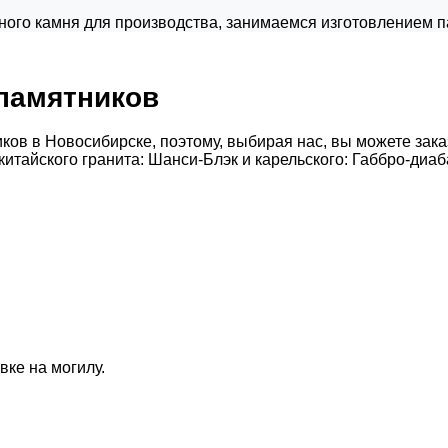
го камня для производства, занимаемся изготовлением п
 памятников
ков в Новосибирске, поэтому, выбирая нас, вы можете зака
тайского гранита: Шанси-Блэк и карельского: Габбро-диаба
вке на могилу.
...
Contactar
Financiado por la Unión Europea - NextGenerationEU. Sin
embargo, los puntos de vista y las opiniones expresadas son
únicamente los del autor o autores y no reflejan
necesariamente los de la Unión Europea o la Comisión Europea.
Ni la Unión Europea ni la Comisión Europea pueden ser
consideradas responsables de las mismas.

◆ Action item
Could you repeat exactly the lines above from the line with "ков в Новосибирске, поэтому, выбирая" up to and including the line with "вке на могилу.", and only those?

◆ Task output
ков в Новосибирске, поэтому, выбирая нас, вы можете зака
тайского гранита: Шанси-Блэк и карельского: Габбро-диаба
вке на могилу.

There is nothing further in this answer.